In terms of the generic equity release clause in standard IVAs your understanding is correct. The clause will state that the incremental monthly cost of any mortgage for equity release can't exceed more than 50% of the IVA payments at that time. Further information is available about this here: How is equity affected by an IVA

This is one of the safety measures included to protect the person in the IVA so that the amount of equity they are required to release is limited.

In terms of your friend's specific case, from what you have said it does seem that the proposal contradicts itself in different parts as to what should happen to the property in this instance. It seems to have become more confused by the fact that the IVA company changed half way through. As such the person who initially drafted the proposal is no longer available and so can't be referred to for clarification......

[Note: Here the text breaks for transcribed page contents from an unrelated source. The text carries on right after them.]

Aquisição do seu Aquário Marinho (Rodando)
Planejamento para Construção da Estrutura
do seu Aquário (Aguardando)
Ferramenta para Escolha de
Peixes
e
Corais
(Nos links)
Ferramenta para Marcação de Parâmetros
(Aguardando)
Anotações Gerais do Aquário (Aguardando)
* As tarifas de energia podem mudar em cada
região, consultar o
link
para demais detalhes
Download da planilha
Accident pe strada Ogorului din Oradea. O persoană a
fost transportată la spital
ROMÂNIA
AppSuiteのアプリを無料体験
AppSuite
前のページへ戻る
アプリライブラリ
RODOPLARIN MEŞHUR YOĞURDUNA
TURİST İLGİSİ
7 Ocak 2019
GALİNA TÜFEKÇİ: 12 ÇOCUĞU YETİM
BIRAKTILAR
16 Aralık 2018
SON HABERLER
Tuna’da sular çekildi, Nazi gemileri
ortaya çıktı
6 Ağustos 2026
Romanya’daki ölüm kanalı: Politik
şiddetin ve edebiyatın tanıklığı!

I am not sure whether James can add anything but it seems to me that given the circumstances, the current IVA company can interprit the meaning of the document one way and you and your friend in another. Unfortunately in these situations if there is a stale mate the only way forward will be to get a lawyer involved...... As such, if it is impossible to come to a mutual agreement with the current insolvency practitioner I think you are going to need to get an insolvency solicitor to look at this......
#35106
Hi Steve

As I understand it you are querying whether or not your friend's property should be part of their IVA agreement at all. My gut reaction would be to say that this would have been the intent of the proposal. It is hugely unlikely that any homeowner starting an IVA in the last 10 years would have got away with their property simply being exempt.

That said the documents you have reviewed are clearly unclear on the matter and there are clauses that seems to contradict each other. As such I do not think the original intent of the proposal will ever be clear. Given this unfortunately I do not have much good news for you and as I see it there are only 2 ways forward.

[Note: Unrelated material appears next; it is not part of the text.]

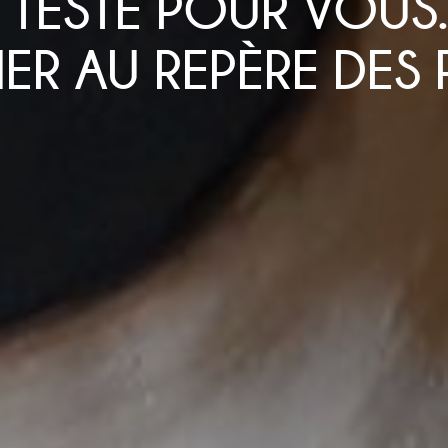
 TESTÉ POUR VOU
ER AU REPÈRE DES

The first is to reach a compromise with the IVA company that both parties are happy with. Of course this is easier said than done especially if the IVA company dig their heals in and simply say that the equity release clause has to be adheared to.

Of course this scenario is not necessarily disasterous. If (through gritted teath) you agree the clause stands the equity only has to be considered if there is more than £5000 based on 85% of the market value of the property. Even then as you know it may be impossible to release anything and so the payments will simply extend for a further 12 months.

If you do not agree with this then the only other option is you will have to get legal advice. An insolvency lawyer may be able to give further clarity. They may agree with you and be able to robustly argue your friend's case to an extent that the IVA company back down. However I am sure that they will be unable to give any guarantee and may say that if the IVA company doesn't budge the only way forward would be a legal fight which your friend may not have the appitite or funds for..... Facing this scenario backing down and accepting the clause would ultimately work out a cheaper option.